Entreprises en difficulté : l’AGS et les CCI veulent mieux détecter les fragilités
- Par Valérie Noriega --
- le 31 août 2026
Face à la persistance des difficultés économiques des entreprises, l’AGS et CCI France renforcent leur coopération. Leur objectif : intervenir plus en amont auprès des dirigeants, alors que l’accès aux dispositifs d’accompagnement reste encore insuffisamment lisible.
L’Association pour la gestion du régime de Garantie des créances des Salariés (AGS) et CCI France viennent de formaliser un partenariat destiné à améliorer l’accompagnement des dirigeants confrontés à des difficultés économiques.
Cette convention intervient dans un contexte de fragilisation persistante du tissu entrepreneurial et de hausse des défaillances. Elle vise notamment les TPE et PME, pour lesquelles l’identification précoce des difficultés peut conditionner les possibilités de redressement.
Mieux repérer les premiers signaux
Le principal enjeu du rapprochement entre les deux réseaux est de réduire le délai entre l’apparition des premières tensions et la mobilisation des dispositifs d’aide. L’AGS et les CCI souhaitent mettre en commun leurs expertises afin de mieux identifier les signaux d’alerte et d’orienter plus rapidement les chefs d’entreprise vers les interlocuteurs compétents.
Le constat dressé par l’AGS souligne un paradoxe : la demande d’accompagnement existe, mais une partie des dirigeants ne franchit pas le pas. Selon une étude réalisée cet été avec Ipsos, près de 70 % des dirigeants de TPE chercheraient un accompagnement lorsqu’ils rencontrent des difficultés. Mais 60 % y renonceraient en raison d’une offre jugée insuffisamment lisible.
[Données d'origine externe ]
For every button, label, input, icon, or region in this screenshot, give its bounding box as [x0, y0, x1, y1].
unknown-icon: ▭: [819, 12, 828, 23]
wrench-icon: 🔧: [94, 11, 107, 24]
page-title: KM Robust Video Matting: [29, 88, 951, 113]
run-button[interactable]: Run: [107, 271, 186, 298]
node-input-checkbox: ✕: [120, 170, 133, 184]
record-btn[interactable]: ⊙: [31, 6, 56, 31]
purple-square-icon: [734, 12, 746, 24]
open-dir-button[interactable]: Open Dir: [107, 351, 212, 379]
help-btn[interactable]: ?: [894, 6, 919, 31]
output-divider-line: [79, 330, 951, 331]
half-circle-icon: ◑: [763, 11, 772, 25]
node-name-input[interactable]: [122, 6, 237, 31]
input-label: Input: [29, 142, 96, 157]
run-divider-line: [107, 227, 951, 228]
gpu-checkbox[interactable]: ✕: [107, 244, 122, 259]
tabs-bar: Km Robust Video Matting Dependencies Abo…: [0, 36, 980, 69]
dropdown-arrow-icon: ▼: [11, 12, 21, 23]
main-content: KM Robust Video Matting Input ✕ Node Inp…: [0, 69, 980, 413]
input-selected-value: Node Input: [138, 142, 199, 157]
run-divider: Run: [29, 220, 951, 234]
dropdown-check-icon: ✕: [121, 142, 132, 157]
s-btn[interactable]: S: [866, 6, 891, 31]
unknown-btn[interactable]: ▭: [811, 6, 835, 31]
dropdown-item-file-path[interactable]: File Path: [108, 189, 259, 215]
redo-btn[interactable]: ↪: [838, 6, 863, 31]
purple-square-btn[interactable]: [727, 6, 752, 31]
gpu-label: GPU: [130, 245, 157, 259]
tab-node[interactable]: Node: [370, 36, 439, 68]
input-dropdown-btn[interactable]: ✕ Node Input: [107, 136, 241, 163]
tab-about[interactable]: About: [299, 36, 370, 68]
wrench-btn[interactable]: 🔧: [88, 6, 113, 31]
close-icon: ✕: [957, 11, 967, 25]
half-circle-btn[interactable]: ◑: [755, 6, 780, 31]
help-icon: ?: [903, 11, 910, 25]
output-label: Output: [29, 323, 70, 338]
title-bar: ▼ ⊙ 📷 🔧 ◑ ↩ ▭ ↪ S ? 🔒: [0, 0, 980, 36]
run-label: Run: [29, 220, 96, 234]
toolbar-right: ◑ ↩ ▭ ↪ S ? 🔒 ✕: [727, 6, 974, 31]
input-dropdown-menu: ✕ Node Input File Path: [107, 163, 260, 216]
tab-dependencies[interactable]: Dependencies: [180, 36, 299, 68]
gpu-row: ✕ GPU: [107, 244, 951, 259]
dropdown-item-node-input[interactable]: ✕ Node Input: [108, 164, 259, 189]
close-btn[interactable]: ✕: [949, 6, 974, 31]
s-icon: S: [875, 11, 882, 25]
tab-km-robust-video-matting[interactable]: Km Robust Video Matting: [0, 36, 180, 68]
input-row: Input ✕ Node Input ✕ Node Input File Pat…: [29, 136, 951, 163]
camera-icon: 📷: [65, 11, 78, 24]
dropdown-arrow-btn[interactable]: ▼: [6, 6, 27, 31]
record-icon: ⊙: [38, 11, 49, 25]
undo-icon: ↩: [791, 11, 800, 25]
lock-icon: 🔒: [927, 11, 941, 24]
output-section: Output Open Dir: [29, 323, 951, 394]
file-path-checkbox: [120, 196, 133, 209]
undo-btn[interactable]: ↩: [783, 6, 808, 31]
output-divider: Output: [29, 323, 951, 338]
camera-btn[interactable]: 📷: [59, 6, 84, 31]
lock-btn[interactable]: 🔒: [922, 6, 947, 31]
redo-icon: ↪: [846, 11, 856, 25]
« L’AGS a vocation à intervenir lorsque l’entreprise traverse une période critique », souligne son président Christian Nibourel, qui entend également agir davantage en amont. L’objectif est notamment de faciliter l’accès à l’information et aux différents dispositifs existants.
Simplifier le parcours des dirigeants
- Concrètement, le partenariat prévoit des actions communes de sensibilisation, des échanges d’informations ainsi qu’une meilleure mise en valeur des dispositifs d’accompagnement proposés par les deux réseaux.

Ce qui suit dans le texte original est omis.